Flare. Green, high. Then two or three more green suns descending.

“Git ready,” said Bob.

They could hear the ponk-ponk-ponk as a few hundred yards away, three 81mm mortar shells were dropped down their tubes. The shells climbed into the air behind a faint whistle, then reached apogee and began their downward flight.

“Get down!” screamed Bob. The two flattened into the mud of the shallow hole.

The three shells landed fifty meters away, exploding almost simultaneously. The noise split the air and the two Marines bounced from the ground.

“Ah, Christ!”

A minute passed.

Three more flares opened, green and almost wet, spraying sparks all over the place.

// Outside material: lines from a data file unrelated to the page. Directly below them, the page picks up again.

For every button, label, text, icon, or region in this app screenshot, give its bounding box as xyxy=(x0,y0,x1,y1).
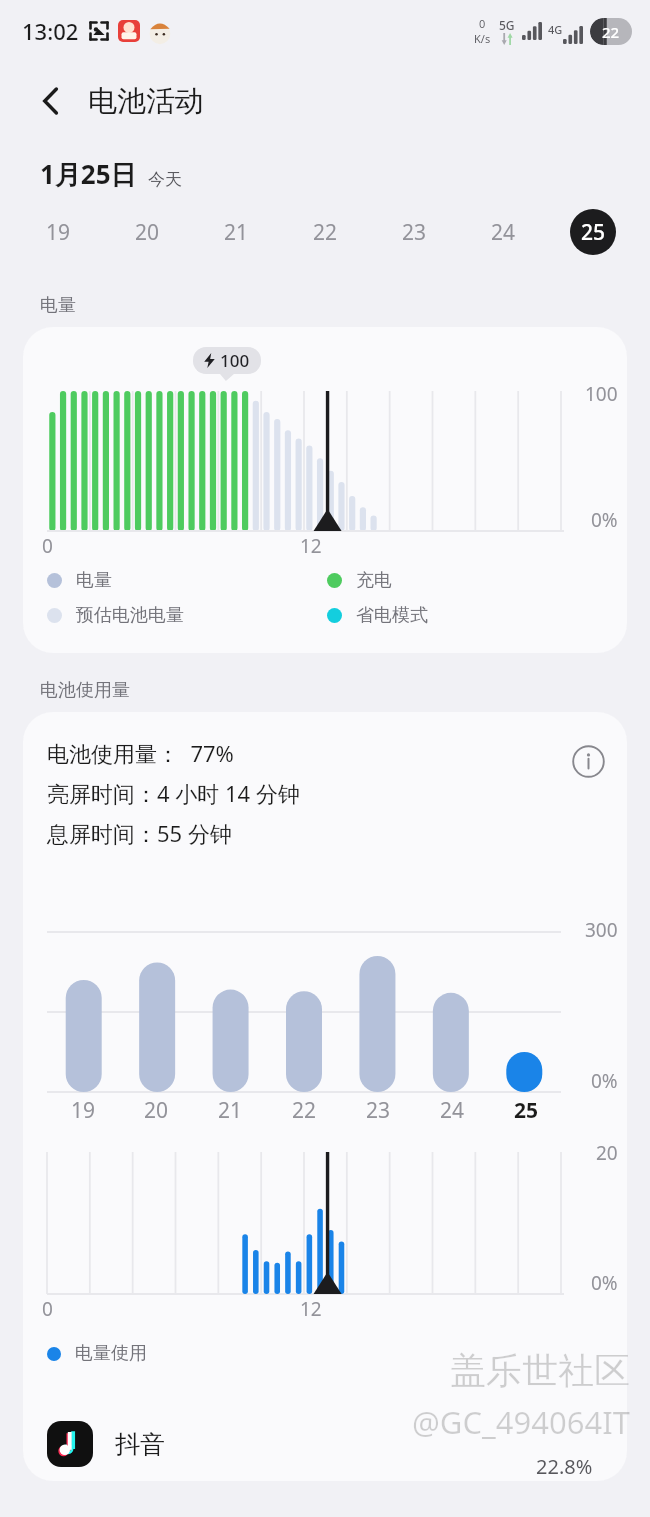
staticText: 21 xyxy=(224,218,249,247)
staticText: 12 xyxy=(300,533,322,557)
button[interactable]: 20 xyxy=(103,197,192,267)
staticText: 12 xyxy=(300,1296,322,1322)
staticText: 19 xyxy=(46,218,71,247)
staticText: 23 xyxy=(402,218,427,247)
button[interactable]: 22 xyxy=(281,197,370,267)
staticText: 抖音 xyxy=(115,1429,165,1460)
staticText: 0% xyxy=(591,1068,618,1094)
staticText: 今天 xyxy=(148,169,182,190)
staticText: 省电模式 xyxy=(356,604,428,627)
button[interactable]: 23 xyxy=(370,197,459,267)
button[interactable]: 25 xyxy=(548,197,637,267)
staticText: 22 xyxy=(313,218,338,247)
staticText: 13:02 xyxy=(22,16,79,46)
staticText: 电池使用量： 77% xyxy=(47,738,234,768)
staticText: 25 xyxy=(514,1096,539,1125)
staticText: 息屏时间：55 分钟 xyxy=(47,818,232,848)
staticText: 0% xyxy=(591,1270,618,1296)
staticText: 盖乐世社区 xyxy=(450,1348,630,1393)
staticText: 4G xyxy=(548,22,563,37)
staticText: 电池活动 xyxy=(88,83,204,120)
staticText: 亮屏时间：4 小时 14 分钟 xyxy=(47,778,300,808)
staticText: 电量 xyxy=(76,569,112,592)
staticText: 充电 xyxy=(356,569,392,592)
staticText: 20 xyxy=(144,1096,169,1125)
staticText: 22 xyxy=(602,22,620,42)
staticText: 24 xyxy=(491,218,516,247)
staticText: 0 xyxy=(42,1296,53,1322)
button[interactable]: 返回 xyxy=(28,78,74,124)
staticText: 100 xyxy=(220,349,250,372)
staticText: 20 xyxy=(135,218,160,247)
staticText: 电量使用 xyxy=(75,1342,147,1365)
staticText: 0 xyxy=(42,533,53,557)
staticText: 0 xyxy=(479,16,486,31)
button[interactable]: 19 xyxy=(13,197,103,267)
staticText: 100 xyxy=(585,381,618,407)
staticText: 22 xyxy=(292,1096,317,1125)
staticText: 24 xyxy=(440,1096,465,1125)
staticText: 22.8% xyxy=(536,1453,593,1480)
staticText: 23 xyxy=(366,1096,391,1125)
button[interactable]: 抖音 xyxy=(23,1407,627,1481)
staticText: @GC_494064IT xyxy=(412,1401,630,1443)
button[interactable]: 100 xyxy=(23,327,627,653)
staticText: 19 xyxy=(71,1096,96,1125)
staticText: K/s xyxy=(474,31,491,46)
staticText: 电量 xyxy=(40,294,76,317)
button[interactable]: 信息 xyxy=(565,738,611,784)
staticText: 20 xyxy=(596,1140,618,1166)
staticText: 300 xyxy=(585,917,618,943)
staticText: 0% xyxy=(591,507,618,533)
button[interactable]: 24 xyxy=(459,197,548,267)
staticText: 5G xyxy=(499,17,515,33)
button[interactable]: 21 xyxy=(192,197,281,267)
staticText: 21 xyxy=(218,1096,243,1125)
staticText: 1月25日 xyxy=(40,156,137,192)
staticText: 预估电池电量 xyxy=(76,604,184,627)
staticText: 电池使用量 xyxy=(40,679,130,702)
staticText: 25 xyxy=(581,218,606,247)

Bob wished he had targets, but what the hell difference did it make now? He lay facedown in the mud, feeling the texture of Vietnam in his face, smelling its smells, knowing he would never see another of its dawns.

Ponk-ponk-ponk.

The shells climbed, whispering of death and the end of possibilities, then descended.

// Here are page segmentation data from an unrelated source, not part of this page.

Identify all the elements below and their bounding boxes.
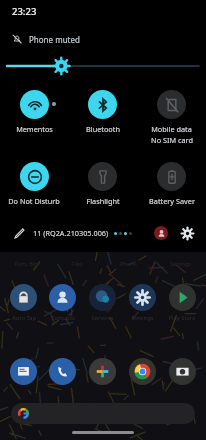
button[interactable]: Search <box>11 403 195 424</box>
button[interactable]: Play Store <box>162 284 202 322</box>
button[interactable]: Mobile data <box>137 88 206 147</box>
button[interactable]: Contacts <box>43 284 82 322</box>
staticText: Services <box>91 314 114 322</box>
button[interactable]: Services <box>82 284 122 322</box>
staticText: Bluetooth <box>86 124 120 134</box>
button[interactable]: Auto Tap <box>4 284 43 322</box>
button[interactable] <box>43 358 82 385</box>
staticText: Contacts <box>51 314 75 322</box>
button[interactable]: Settings <box>122 284 162 322</box>
button[interactable]: Brightness <box>7 58 199 74</box>
button[interactable] <box>82 358 122 385</box>
staticText: Settings <box>170 260 191 267</box>
staticText: Parts Bin <box>14 260 38 267</box>
button[interactable]: Bluetooth <box>68 88 137 136</box>
staticText: Do Not Disturb <box>8 196 60 206</box>
button[interactable]: Edit tiles <box>10 224 28 242</box>
staticText: Auto Tap <box>12 314 36 322</box>
staticText: Flashlight <box>86 196 120 206</box>
button[interactable] <box>122 358 162 385</box>
button[interactable]: Mementos <box>0 88 68 136</box>
staticText: 11 (RQ2A.210305.006) <box>33 228 109 238</box>
button[interactable]: Flashlight <box>68 160 137 208</box>
staticText: Mementos <box>16 124 53 134</box>
button[interactable]: Battery Saver <box>137 160 206 208</box>
button[interactable]: Do Not Disturb <box>0 160 68 208</box>
button[interactable]: Settings <box>178 224 196 242</box>
staticText: Battery Saver <box>149 196 195 206</box>
staticText: No SIM card <box>151 135 193 145</box>
button[interactable]: User <box>154 226 168 240</box>
staticText: Play Store <box>168 314 196 322</box>
staticText: Mobile data <box>151 124 192 134</box>
button[interactable] <box>162 358 202 385</box>
staticText: Files <box>71 260 83 267</box>
button[interactable] <box>4 358 43 385</box>
staticText: Settings <box>131 314 154 322</box>
staticText: 23:23 <box>12 5 37 18</box>
staticText: Phone <box>120 260 137 267</box>
staticText: Phone muted <box>29 34 80 45</box>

Oh, Jesus, Bob prayed, oh, dear Jesus, let me live, please, let me live.

The shells detonated thirty meters away, triple concussions, loud as hell. Something in his shoulder began to sting even before he landed again in Vietnam, having been lifted by the force of the blast. Acrid Chinese smoke filled his eyes and nostrils.

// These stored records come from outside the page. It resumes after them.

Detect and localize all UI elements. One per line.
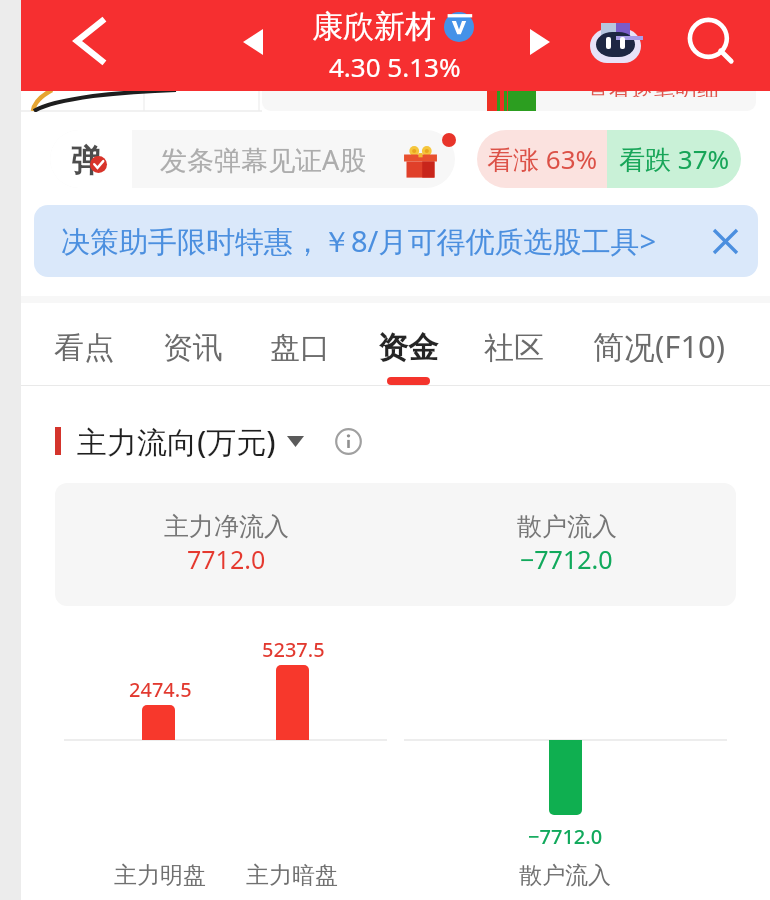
button[interactable]: Next stock [519, 21, 561, 63]
staticText: 资金 [378, 329, 438, 367]
staticText: 盘口 [270, 329, 330, 367]
staticText: 社区 [484, 329, 544, 367]
button[interactable]: 主力净流入 [55, 483, 736, 606]
button[interactable]: 资金 [354, 303, 462, 386]
button[interactable]: Assistant [587, 14, 645, 72]
staticText: 主力明盘 [114, 861, 206, 890]
staticText: 主力暗盘 [246, 861, 338, 890]
button[interactable]: 看点 [30, 303, 138, 386]
staticText: 看涨 63% [487, 141, 598, 177]
button[interactable]: Previous stock [232, 21, 274, 63]
button[interactable]: Close [697, 213, 753, 269]
staticText: −7712.0 [528, 823, 603, 850]
button[interactable]: Search [683, 13, 739, 69]
button[interactable]: Info [323, 416, 373, 466]
button[interactable]: 简况(F10) [589, 303, 729, 386]
staticText: 散户流入 [519, 861, 611, 890]
staticText: 2474.5 [129, 676, 192, 703]
button[interactable]: 决策助手限时特惠，￥8/月可得优质选股工具> [34, 205, 758, 277]
button[interactable]: 盘口 [246, 303, 354, 386]
staticText: 决策助手限时特惠，￥8/月可得优质选股工具> [61, 221, 656, 261]
staticText: 查看逐笔明细 [587, 91, 719, 97]
staticText: 资讯 [163, 329, 223, 367]
staticText: 4.30 5.13% [329, 49, 461, 84]
staticText: 弹 [71, 141, 102, 180]
button[interactable]: 弹 [50, 130, 455, 188]
staticText: 5237.5 [262, 636, 325, 663]
staticText: 康欣新材 [312, 7, 436, 46]
button[interactable]: 看涨 63% [477, 130, 741, 188]
staticText: 主力净流入 [164, 511, 289, 542]
button[interactable]: 社区 [460, 303, 568, 386]
button[interactable]: 主力流向(万元) [77, 420, 304, 462]
staticText: 7712.0 [187, 542, 266, 576]
staticText: 简况(F10) [593, 325, 726, 367]
button[interactable]: 资讯 [139, 303, 247, 386]
staticText: −7712.0 [520, 542, 613, 576]
staticText: 发条弹幕见证A股 [160, 141, 367, 178]
staticText: 看跌 37% [619, 141, 730, 177]
staticText: 散户流入 [517, 511, 617, 542]
button[interactable]: Back [60, 13, 116, 69]
staticText: 看点 [54, 329, 114, 367]
staticText: 主力流向(万元) [77, 421, 276, 462]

He knew the drill. Somewhere a spotter was calling in corrections. Fifty back, right fifty, that should put you right on it.

Oh, it was so very near.

“I was a bad son,” Donny sobbed. “I’m so sorry I was a bad son. Oh, please, forgive me, I was a bad son. I couldn’t stand to visit my dad in the hospital, he looked so awful, oh, Daddy, I’m so sorry.”

“You were a good son,” Bob whispered fiercely. “Your daddy understood, don’t you worry about it none.”

Ponk-ponk-ponk.

Bob thought of his own daddy. He wished he’d been a better son too. He remembered his daddy pulling out in his state trooper cruiser that last night in the twilight. Who knew it was a last time? His mother wasn’t there. His daddy put his hand out to wave to Bob, then turned left, heading back to Blue Eye, and would there go on out U.S. 71 to his rendezvous with Jimmy Pye and his and Jimmy’s deaths in a cornfield that looked like any other cornfield in the world.

The explosions lifted them, and more parts of Bob seemed to go numb, then sting. This triple shot bracketed the position. This was it. They had them; they had merely to drop a few more shells down the tube and the direct hit would come out of statistical inevitability, and it would be all over. Fire for effect.

“I’m so sorry,” Donny was sobbing.

Bob held him close, felt his young animal fear, knew there was no glory in any of it, only an ending, a mercy, and who would know they lived or died or fought here on this hilltop?

“I’m so sorry,” Donny was sobbing.

“There, there,” Bob said.

Someone fired an orange flare over on the horizon. It was a big one, it hung there for the longest time, and only far past the moment when reasonable men would have caught on did it at last dawn on them that it wasn’t a flare at all, it was the sun.